◆ **Exercise description**
Go over the material below and report every line that contains the word "Language".
*** Record set Section Begins ***
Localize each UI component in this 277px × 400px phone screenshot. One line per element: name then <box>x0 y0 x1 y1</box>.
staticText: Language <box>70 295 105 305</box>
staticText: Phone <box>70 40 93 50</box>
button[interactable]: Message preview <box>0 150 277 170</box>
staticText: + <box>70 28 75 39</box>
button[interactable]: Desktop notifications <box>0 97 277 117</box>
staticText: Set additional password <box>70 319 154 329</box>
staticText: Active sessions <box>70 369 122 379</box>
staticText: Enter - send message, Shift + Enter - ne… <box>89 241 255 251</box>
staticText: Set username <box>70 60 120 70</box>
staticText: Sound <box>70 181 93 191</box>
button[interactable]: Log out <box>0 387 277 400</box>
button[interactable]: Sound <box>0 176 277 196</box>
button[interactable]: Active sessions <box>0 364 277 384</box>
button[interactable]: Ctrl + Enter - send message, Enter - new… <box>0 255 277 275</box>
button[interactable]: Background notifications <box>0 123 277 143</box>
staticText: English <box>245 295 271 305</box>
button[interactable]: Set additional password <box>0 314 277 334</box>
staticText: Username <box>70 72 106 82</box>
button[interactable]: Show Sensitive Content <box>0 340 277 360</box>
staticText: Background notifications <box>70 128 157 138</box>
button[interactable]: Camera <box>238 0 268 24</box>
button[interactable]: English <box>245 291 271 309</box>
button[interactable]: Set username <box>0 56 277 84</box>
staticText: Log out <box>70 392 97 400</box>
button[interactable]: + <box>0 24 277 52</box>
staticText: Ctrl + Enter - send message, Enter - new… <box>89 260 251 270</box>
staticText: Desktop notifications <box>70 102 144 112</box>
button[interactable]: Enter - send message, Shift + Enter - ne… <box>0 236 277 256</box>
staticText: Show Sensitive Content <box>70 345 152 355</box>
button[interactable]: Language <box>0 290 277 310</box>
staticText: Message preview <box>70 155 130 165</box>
*** Record set Section Ends ***
*** Record set Section Begins ***
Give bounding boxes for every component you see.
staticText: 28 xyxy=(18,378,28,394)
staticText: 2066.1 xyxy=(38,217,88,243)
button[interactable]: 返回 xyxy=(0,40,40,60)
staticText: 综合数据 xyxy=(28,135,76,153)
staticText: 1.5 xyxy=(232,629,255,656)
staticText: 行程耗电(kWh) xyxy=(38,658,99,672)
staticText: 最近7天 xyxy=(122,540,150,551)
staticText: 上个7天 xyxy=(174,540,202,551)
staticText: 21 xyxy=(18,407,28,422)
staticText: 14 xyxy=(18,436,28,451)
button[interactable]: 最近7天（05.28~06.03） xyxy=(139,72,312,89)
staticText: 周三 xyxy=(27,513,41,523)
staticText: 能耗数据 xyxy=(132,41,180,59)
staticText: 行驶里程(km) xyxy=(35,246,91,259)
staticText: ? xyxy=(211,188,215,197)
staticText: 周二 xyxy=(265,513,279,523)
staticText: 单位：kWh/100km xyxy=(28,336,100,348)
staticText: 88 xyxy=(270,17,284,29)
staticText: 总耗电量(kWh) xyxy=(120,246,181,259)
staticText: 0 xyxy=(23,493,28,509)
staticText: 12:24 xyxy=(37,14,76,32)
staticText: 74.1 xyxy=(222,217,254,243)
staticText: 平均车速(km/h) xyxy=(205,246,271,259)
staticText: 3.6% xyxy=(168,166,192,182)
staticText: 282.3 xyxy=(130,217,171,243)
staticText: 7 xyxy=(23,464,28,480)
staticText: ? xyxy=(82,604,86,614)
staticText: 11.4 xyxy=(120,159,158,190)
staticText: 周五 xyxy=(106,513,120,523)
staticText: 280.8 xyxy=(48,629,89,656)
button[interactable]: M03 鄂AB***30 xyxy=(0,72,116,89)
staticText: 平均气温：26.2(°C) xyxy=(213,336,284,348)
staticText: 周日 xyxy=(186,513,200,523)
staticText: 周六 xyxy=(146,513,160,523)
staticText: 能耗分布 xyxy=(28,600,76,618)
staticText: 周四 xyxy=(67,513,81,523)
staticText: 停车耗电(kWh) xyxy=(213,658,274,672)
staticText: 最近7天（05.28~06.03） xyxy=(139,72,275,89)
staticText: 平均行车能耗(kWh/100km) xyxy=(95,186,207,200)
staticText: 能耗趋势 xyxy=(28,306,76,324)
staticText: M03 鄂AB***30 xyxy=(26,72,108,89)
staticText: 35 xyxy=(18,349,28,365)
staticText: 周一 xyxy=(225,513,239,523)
*** Record set Section Ends ***
◆ **Solution below**
staticText: Language <box>70 295 105 305</box>
button[interactable]: Language <box>0 290 277 310</box>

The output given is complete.